Exercise prompt - Give back every record word for word, but keep the pictures out.

Saved entries:
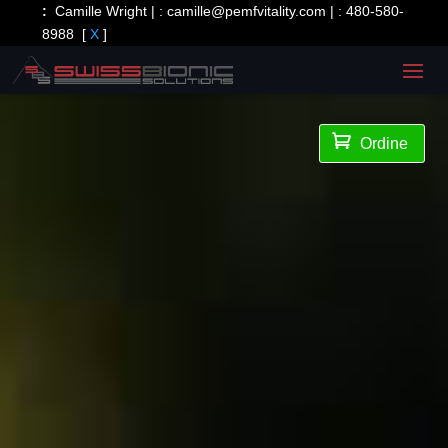
:
Camille Wright | :
camille@pemfvitality.com
| :
480-580-
8988
[
X
]

Ordine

Expected answer -
:
Camille Wright | :
camille@pemfvitality.com
| :
480-580-
8988
[
X
]

Ordine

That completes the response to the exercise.